→ **Dataset entries**
━━━━━━

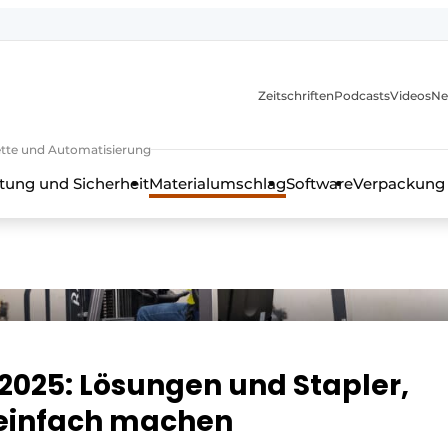
Zeitschriften
Podcasts
Videos
Ne
rkette und Automatisierung
tung und Sicherheit
Materialumschlag
Software
Verpackung
 2025: Lösungen und Stapler,
 einfach machen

━━━━━━

→ **Exercise objective**
With the images excluded, reproduce the data above precisely as written.

→ **Answer for this exercise**
Zeitschriften
Podcasts
Videos
Ne
rkette und Automatisierung
tung und Sicherheit
Materialumschlag
Software
Verpackung
 2025: Lösungen und Stapler,
 einfach machen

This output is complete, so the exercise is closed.